Tous ceux qu’un signe au front marque pour être rois,
Pâles s’en vont errer sous vos sombres portiques,
Et, frissonnant au bruit des rameaux prophétiques,
Écoutent dans la nuit parler de grandes voix.

Tous ceux que visita la Douleur solennelle,
Et que n’émeuvent plus les soirs ni les matins,
Rêvent de s’enfoncer au cœur des vieux sapins,
Et de coucher leur vie à leur ombre éternelle.

Salut à vous, grands bois à la cime sonore,
Vous où, la nuit, s’atteste une divinité,
Vous qu’un frisson parcourt sous le ciel argenté,
En entendant hennir les chevaux de l’Aurore.
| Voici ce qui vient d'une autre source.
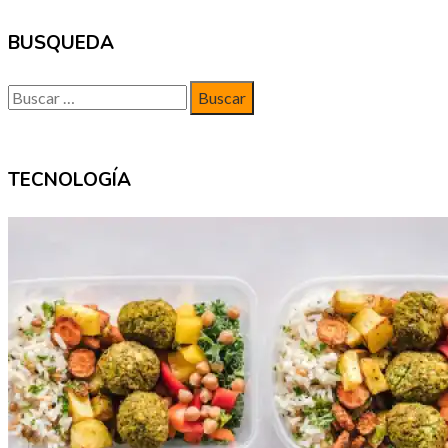
BUSQUEDA
Buscar:
TECNOLOGÍA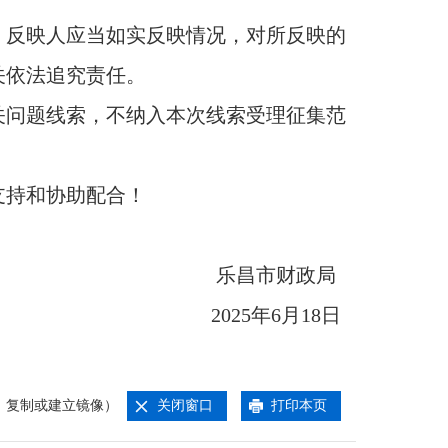
反映人应当如实反映情况，对所反映的
关依法追究责任。
问题线索，不纳入本次线索受理征集范
持和协助配合！
乐昌市财政局
2025年6月18日
、复制或建立镜像）
关闭窗口
打印本页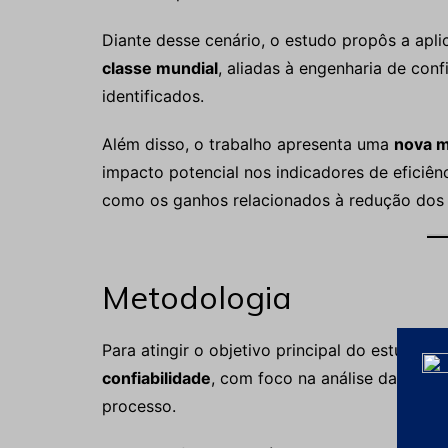
Diante desse cenário, o estudo propôs a apl
classe mundial
, aliadas à engenharia de con
identificados.
Além disso, o trabalho apresenta uma
nova m
impacto potencial nos indicadores de eficiên
como os ganhos relacionados à redução dos
Metodologia
Para atingir o objetivo principal do estudo, f
confiabilidade
, com foco na análise da manut
processo.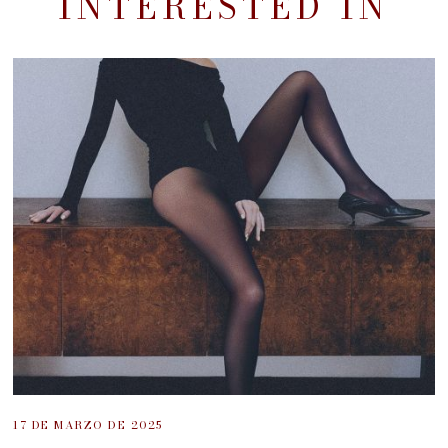
INTERESTED IN
17 DE MARZO DE 2025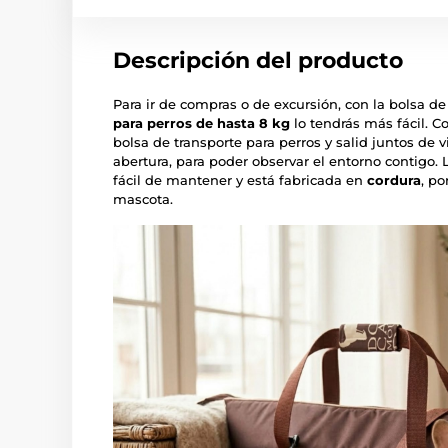
Descripción del producto
Para ir de compras o de excursión, con la bolsa de
para perros de hasta 8 kg
lo tendrás más fácil. C
bolsa de transporte para perros y salid juntos de 
abertura, para poder observar el entorno contigo.
fácil de mantener y está fabricada en
cordura
, po
mascota.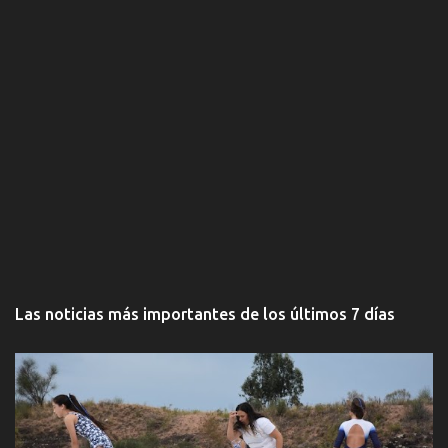
Las noticias más importantes de los últimos 7 días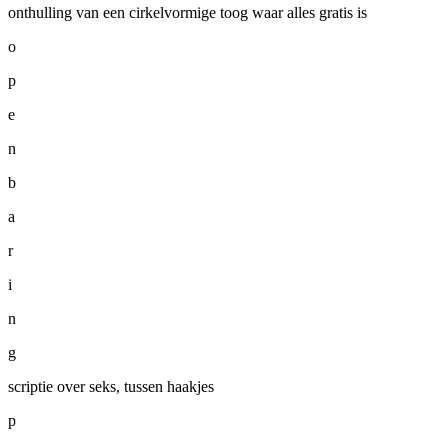
onthulling van een cirkelvormige toog waar alles gratis is
o
p
e
n
b
a
r
i
n
g
scriptie over seks, tussen haakjes
p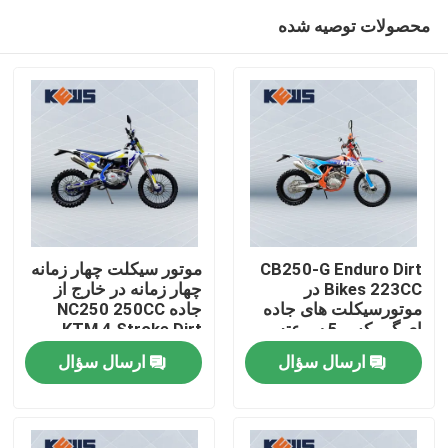
محصولات توصیه شده
CB250-G Enduro Dirt
موتور سیکلت چهار زمانه
Bikes 223CC در
چهار زمانه در خارج از
موتورسیکلت های جاده
جاده NC250 250CC
صفحه اصلی
ای گیربکس 5 سرعته
KTM 4 Stroke Dirt
Bike
ارسال سؤال
ارسال سؤال
محصولات
درباره ما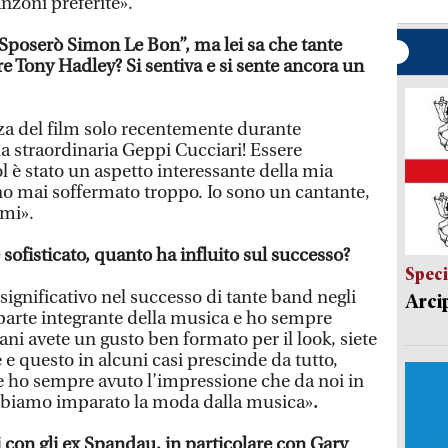
nzoni preferite».
 “Sposerò Simon Le Bon”, ma lei sa che tante
e Tony Hadley? Si sentiva e si sente ancora un
a del film solo recentemente durante
 la straordinaria Geppi Cucciari! Essere
 è stato un aspetto interessante della mia
no mai soffermato troppo. Io sono un cantante,
rmi».
e sofisticato, quanto ha influito sul successo?
Speci
 significativo nel successo di tante band negli
Arci
parte integrante della musica e ho sempre
liani avete un gusto ben formato per il look, siete
e questo in alcuni casi prescinde da tutto,
ho sempre avuto l’impressione che da noi in
bbiamo imparato la moda dalla musica»
.
 con gli ex Spandau, in particolare con Gary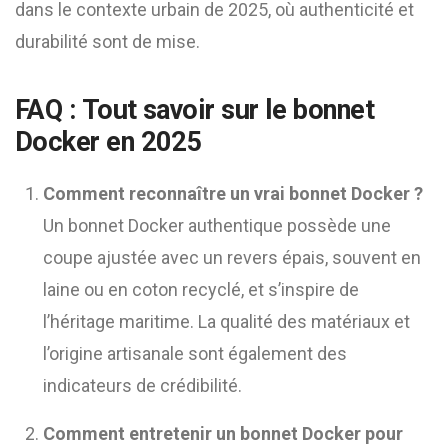
dans le contexte urbain de 2025, où authenticité et
durabilité sont de mise.
FAQ : Tout savoir sur le bonnet
Docker en 2025
Comment reconnaître un vrai bonnet Docker ?
Un bonnet Docker authentique possède une
coupe ajustée avec un revers épais, souvent en
laine ou en coton recyclé, et s’inspire de
l’héritage maritime. La qualité des matériaux et
l’origine artisanale sont également des
indicateurs de crédibilité.
Comment entretenir un bonnet Docker pour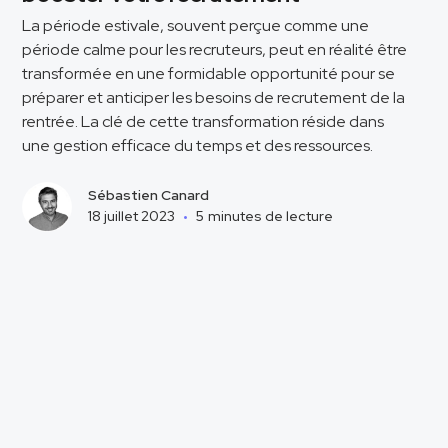
La période estivale, souvent perçue comme une
période calme pour les recruteurs, peut en réalité être
transformée en une formidable opportunité pour se
préparer et anticiper les besoins de recrutement de la
rentrée. La clé de cette transformation réside dans
une gestion efficace du temps et des ressources.
Sébastien Canard
18 juillet 2023
•
5
minutes de lecture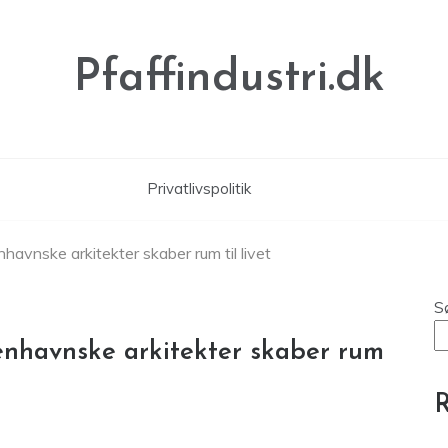
Pfaffindustri.dk
Privatlivspolitik
havnske arkitekter skaber rum til livet
S
enhavnske arkitekter skaber rum
R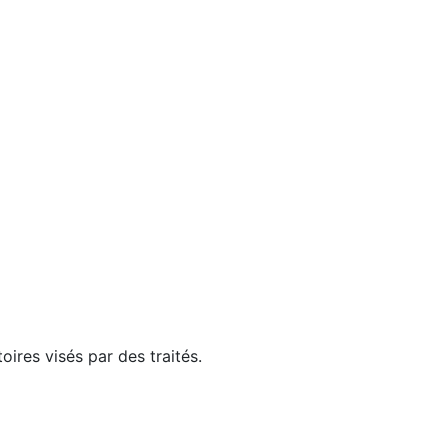
ires visés par des traités.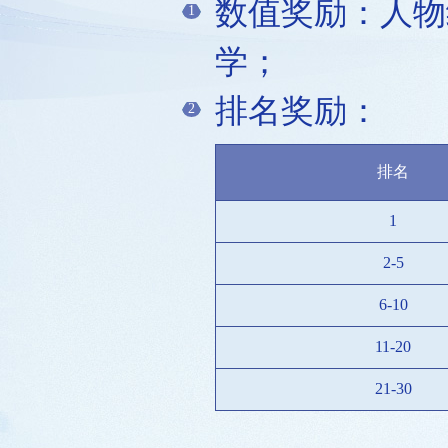
数值奖励：人物
1
学；
排名奖励：
2
排名
1
2-5
6-10
11-20
21-30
Salut à vous, grands bois profonds et gémissants,
Fils très bons et très doux et très beaux de la Terre,
Vous par qui le vieux cœur humain se régénère,
Ivre de croire encore à ses instincts puissants :

Hêtres, charmes, bouleaux, vieux troncs couverts d’écailles,
Piliers géants tordant des hydres à vos pieds,
Vous qui tentez la foudre avec vos fronts altiers,
Chênes de cinq cents ans tout labourés d’entailles,

Vivez toujours puissants et toujours rajeunis ;
Déployez vos rameaux, accroissez votre écorce
Et versez-nous la paix, la sagesse et la force,
Grands ancêtres par qui les hommes sont bénis.

III

LA PEAU DE BÊTE

Sous le premier péché courbant son front maudit,
Adam, sur qui pesait la Main toute-puissante,
Avec Ève, à son bras défaite et languissante,
S’éloignait à pas lents du Jardin interdit.